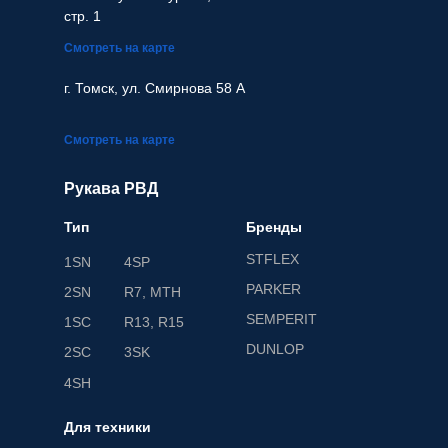
стр. 1
Смотреть на карте
г. Томск, ул. Смирнова 58 А
Смотреть на карте
Рукава РВД
Тип
Бренды
STFLEX
1SN
4SP
PARKER
2SN
R7, MTH
SEMPERIT
1SC
R13, R15
DUNLOP
2SC
3SK
4SH
Для техники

_ _ _

Copy the whole listing above word for word but do not carry over the pictures.

● Response box:
стр. 1
Смотреть на карте
г. Томск, ул. Смирнова 58 А
Смотреть на карте
Рукава РВД
Тип
Бренды
STFLEX
1SN
4SP
PARKER
2SN
R7, MTH
SEMPERIT
1SC
R13, R15
DUNLOP
2SC
3SK
4SH
Для техники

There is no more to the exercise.